Transcribe the listing that follows exactly, from its first line to its last.

--

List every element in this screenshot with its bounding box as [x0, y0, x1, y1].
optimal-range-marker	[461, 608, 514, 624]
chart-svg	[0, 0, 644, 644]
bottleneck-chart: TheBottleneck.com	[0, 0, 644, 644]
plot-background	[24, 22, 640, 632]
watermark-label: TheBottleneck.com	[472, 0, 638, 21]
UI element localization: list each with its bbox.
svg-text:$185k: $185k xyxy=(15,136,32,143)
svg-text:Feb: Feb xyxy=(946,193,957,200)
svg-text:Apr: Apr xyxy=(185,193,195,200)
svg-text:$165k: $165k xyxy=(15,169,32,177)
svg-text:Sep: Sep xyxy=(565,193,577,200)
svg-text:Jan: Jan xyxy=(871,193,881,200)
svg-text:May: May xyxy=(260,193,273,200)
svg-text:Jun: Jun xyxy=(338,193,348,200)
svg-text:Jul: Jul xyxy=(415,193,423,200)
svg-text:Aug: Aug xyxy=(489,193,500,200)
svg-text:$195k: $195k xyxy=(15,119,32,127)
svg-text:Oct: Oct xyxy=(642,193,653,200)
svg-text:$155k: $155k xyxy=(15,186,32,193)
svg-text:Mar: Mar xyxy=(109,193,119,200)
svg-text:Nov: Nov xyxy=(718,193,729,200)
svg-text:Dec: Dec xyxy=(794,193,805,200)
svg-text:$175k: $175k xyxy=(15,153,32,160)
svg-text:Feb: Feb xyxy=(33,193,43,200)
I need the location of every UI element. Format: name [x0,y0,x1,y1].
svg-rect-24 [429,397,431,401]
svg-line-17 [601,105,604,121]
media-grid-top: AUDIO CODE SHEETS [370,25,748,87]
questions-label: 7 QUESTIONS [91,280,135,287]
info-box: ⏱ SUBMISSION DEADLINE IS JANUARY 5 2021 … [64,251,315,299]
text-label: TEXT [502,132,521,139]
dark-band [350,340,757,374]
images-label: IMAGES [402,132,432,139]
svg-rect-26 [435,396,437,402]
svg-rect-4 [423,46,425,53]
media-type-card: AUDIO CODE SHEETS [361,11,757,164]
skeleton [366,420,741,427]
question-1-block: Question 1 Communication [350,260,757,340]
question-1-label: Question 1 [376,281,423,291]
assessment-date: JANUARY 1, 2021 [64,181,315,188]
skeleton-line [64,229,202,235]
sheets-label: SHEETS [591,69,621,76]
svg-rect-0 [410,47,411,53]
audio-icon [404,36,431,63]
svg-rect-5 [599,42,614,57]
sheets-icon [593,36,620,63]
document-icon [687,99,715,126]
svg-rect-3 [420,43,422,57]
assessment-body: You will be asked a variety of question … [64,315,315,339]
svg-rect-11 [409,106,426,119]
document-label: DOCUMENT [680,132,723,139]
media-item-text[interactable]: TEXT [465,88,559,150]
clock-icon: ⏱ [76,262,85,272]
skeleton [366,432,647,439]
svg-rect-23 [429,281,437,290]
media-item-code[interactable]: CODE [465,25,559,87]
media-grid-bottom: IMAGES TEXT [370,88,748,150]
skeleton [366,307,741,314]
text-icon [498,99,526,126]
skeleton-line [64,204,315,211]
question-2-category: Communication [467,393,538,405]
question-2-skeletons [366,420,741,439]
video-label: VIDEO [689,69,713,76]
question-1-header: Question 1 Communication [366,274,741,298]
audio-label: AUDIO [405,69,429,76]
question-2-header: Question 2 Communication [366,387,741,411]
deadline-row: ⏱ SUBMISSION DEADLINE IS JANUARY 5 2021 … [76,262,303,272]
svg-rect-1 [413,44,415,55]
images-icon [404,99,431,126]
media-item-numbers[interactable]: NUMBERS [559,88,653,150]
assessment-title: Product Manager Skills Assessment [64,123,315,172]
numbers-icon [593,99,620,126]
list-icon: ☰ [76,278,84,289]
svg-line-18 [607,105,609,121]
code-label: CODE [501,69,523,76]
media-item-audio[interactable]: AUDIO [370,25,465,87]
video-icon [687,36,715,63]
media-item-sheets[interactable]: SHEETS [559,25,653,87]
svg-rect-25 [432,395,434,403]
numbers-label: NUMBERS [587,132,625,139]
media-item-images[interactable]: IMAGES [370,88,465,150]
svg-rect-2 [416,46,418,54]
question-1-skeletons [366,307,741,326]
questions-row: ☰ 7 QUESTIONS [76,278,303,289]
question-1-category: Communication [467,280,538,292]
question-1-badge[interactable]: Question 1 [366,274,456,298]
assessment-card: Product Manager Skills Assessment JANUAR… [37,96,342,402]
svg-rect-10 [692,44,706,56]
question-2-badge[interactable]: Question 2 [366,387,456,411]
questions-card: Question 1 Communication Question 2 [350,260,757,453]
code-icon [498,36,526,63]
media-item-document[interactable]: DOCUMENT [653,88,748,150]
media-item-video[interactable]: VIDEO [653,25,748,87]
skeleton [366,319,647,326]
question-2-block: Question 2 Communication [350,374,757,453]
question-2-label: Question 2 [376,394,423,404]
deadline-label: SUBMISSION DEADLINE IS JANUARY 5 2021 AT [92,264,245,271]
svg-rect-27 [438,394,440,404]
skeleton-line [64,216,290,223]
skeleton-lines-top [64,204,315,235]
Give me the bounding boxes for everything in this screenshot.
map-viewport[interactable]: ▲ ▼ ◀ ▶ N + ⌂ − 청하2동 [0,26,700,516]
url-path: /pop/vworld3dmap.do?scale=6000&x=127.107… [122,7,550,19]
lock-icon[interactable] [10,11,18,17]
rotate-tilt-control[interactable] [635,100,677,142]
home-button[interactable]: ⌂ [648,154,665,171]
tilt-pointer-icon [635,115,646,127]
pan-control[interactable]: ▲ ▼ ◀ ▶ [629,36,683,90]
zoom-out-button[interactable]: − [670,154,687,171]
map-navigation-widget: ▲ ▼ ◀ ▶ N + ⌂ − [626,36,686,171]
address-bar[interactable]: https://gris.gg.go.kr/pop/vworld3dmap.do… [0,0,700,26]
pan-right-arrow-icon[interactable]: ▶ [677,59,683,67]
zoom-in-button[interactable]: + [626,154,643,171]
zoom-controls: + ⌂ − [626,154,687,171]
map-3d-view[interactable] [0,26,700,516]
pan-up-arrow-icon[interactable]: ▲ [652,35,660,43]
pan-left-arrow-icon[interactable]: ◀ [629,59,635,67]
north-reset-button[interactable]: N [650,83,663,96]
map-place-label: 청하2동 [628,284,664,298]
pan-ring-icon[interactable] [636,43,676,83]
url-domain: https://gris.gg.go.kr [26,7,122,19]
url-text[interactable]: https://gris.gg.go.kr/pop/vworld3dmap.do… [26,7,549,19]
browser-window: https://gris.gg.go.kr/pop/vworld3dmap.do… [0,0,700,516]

--

TASK RESPONSE:
List every element in this screenshot with its bounding box as [x0, y0, x1, y1].
optimal-range-marker	[461, 608, 514, 624]
chart-svg	[0, 0, 644, 644]
bottleneck-chart: TheBottleneck.com	[0, 0, 644, 644]
plot-background	[24, 22, 640, 632]
watermark-label: TheBottleneck.com	[472, 0, 638, 21]
UI element localization: list each with its bbox.
svg-text:$185k: $185k xyxy=(15,136,32,143)
svg-text:Feb: Feb xyxy=(946,193,957,200)
svg-text:Apr: Apr xyxy=(185,193,195,200)
svg-text:$165k: $165k xyxy=(15,169,32,177)
svg-text:Sep: Sep xyxy=(565,193,577,200)
svg-text:Jan: Jan xyxy=(871,193,881,200)
svg-text:May: May xyxy=(260,193,273,200)
svg-text:Jun: Jun xyxy=(338,193,348,200)
svg-text:Jul: Jul xyxy=(415,193,423,200)
svg-text:Aug: Aug xyxy=(489,193,500,200)
svg-text:$195k: $195k xyxy=(15,119,32,127)
svg-text:Oct: Oct xyxy=(642,193,653,200)
svg-text:$155k: $155k xyxy=(15,186,32,193)
svg-text:Mar: Mar xyxy=(109,193,119,200)
svg-text:Nov: Nov xyxy=(718,193,729,200)
svg-text:Dec: Dec xyxy=(794,193,805,200)
svg-text:$175k: $175k xyxy=(15,153,32,160)
svg-text:Feb: Feb xyxy=(33,193,43,200)
I need the location of every UI element. Format: name [x0,y0,x1,y1].
svg-rect-24 [429,397,431,401]
svg-line-17 [601,105,604,121]
media-grid-top: AUDIO CODE SHEETS [370,25,748,87]
questions-label: 7 QUESTIONS [91,280,135,287]
info-box: ⏱ SUBMISSION DEADLINE IS JANUARY 5 2021 … [64,251,315,299]
text-label: TEXT [502,132,521,139]
dark-band [350,340,757,374]
images-label: IMAGES [402,132,432,139]
svg-rect-26 [435,396,437,402]
svg-rect-4 [423,46,425,53]
media-type-card: AUDIO CODE SHEETS [361,11,757,164]
skeleton [366,420,741,427]
question-1-block: Question 1 Communication [350,260,757,340]
question-1-label: Question 1 [376,281,423,291]
assessment-date: JANUARY 1, 2021 [64,181,315,188]
skeleton-line [64,229,202,235]
sheets-label: SHEETS [591,69,621,76]
svg-rect-0 [410,47,411,53]
audio-icon [404,36,431,63]
svg-rect-5 [599,42,614,57]
sheets-icon [593,36,620,63]
document-icon [687,99,715,126]
svg-rect-3 [420,43,422,57]
assessment-body: You will be asked a variety of question … [64,315,315,339]
svg-rect-11 [409,106,426,119]
document-label: DOCUMENT [680,132,723,139]
media-item-text[interactable]: TEXT [465,88,559,150]
clock-icon: ⏱ [76,262,85,272]
skeleton [366,432,647,439]
svg-rect-23 [429,281,437,290]
media-item-code[interactable]: CODE [465,25,559,87]
media-grid-bottom: IMAGES TEXT [370,88,748,150]
skeleton [366,307,741,314]
text-icon [498,99,526,126]
skeleton-line [64,204,315,211]
question-2-category: Communication [467,393,538,405]
question-2-skeletons [366,420,741,439]
video-label: VIDEO [689,69,713,76]
question-1-header: Question 1 Communication [366,274,741,298]
audio-label: AUDIO [405,69,429,76]
question-2-header: Question 2 Communication [366,387,741,411]
deadline-row: ⏱ SUBMISSION DEADLINE IS JANUARY 5 2021 … [76,262,303,272]
svg-rect-1 [413,44,415,55]
images-icon [404,99,431,126]
media-item-numbers[interactable]: NUMBERS [559,88,653,150]
assessment-title: Product Manager Skills Assessment [64,123,315,172]
numbers-icon [593,99,620,126]
list-icon: ☰ [76,278,84,289]
svg-line-18 [607,105,609,121]
code-label: CODE [501,69,523,76]
media-item-audio[interactable]: AUDIO [370,25,465,87]
video-icon [687,36,715,63]
media-item-sheets[interactable]: SHEETS [559,25,653,87]
svg-rect-25 [432,395,434,403]
numbers-label: NUMBERS [587,132,625,139]
media-item-images[interactable]: IMAGES [370,88,465,150]
svg-rect-2 [416,46,418,54]
question-1-skeletons [366,307,741,326]
questions-row: ☰ 7 QUESTIONS [76,278,303,289]
question-1-category: Communication [467,280,538,292]
question-1-badge[interactable]: Question 1 [366,274,456,298]
assessment-card: Product Manager Skills Assessment JANUAR… [37,96,342,402]
svg-rect-10 [692,44,706,56]
question-2-badge[interactable]: Question 2 [366,387,456,411]
questions-card: Question 1 Communication Question 2 [350,260,757,453]
code-icon [498,36,526,63]
media-item-document[interactable]: DOCUMENT [653,88,748,150]
media-item-video[interactable]: VIDEO [653,25,748,87]
skeleton [366,319,647,326]
question-2-block: Question 2 Communication [350,374,757,453]
question-2-label: Question 2 [376,394,423,404]
deadline-label: SUBMISSION DEADLINE IS JANUARY 5 2021 AT [92,264,245,271]
svg-rect-27 [438,394,440,404]
skeleton-line [64,216,290,223]
skeleton-lines-top [64,204,315,235]
Give me the bounding boxes for everything in this screenshot.
map-viewport[interactable]: ▲ ▼ ◀ ▶ N + ⌂ − 청하2동 [0,26,700,516]
url-path: /pop/vworld3dmap.do?scale=6000&x=127.107… [122,7,550,19]
lock-icon[interactable] [10,11,18,17]
rotate-tilt-control[interactable] [635,100,677,142]
home-button[interactable]: ⌂ [648,154,665,171]
tilt-pointer-icon [635,115,646,127]
pan-control[interactable]: ▲ ▼ ◀ ▶ [629,36,683,90]
zoom-out-button[interactable]: − [670,154,687,171]
map-navigation-widget: ▲ ▼ ◀ ▶ N + ⌂ − [626,36,686,171]
address-bar[interactable]: https://gris.gg.go.kr/pop/vworld3dmap.do… [0,0,700,26]
pan-right-arrow-icon[interactable]: ▶ [677,59,683,67]
zoom-in-button[interactable]: + [626,154,643,171]
zoom-controls: + ⌂ − [626,154,687,171]
map-3d-view[interactable] [0,26,700,516]
pan-up-arrow-icon[interactable]: ▲ [652,35,660,43]
pan-left-arrow-icon[interactable]: ◀ [629,59,635,67]
north-reset-button[interactable]: N [650,83,663,96]
map-place-label: 청하2동 [628,284,664,298]
pan-ring-icon[interactable] [636,43,676,83]
url-domain: https://gris.gg.go.kr [26,7,122,19]
url-text[interactable]: https://gris.gg.go.kr/pop/vworld3dmap.do… [26,7,549,19]
browser-window: https://gris.gg.go.kr/pop/vworld3dmap.do… [0,0,700,516]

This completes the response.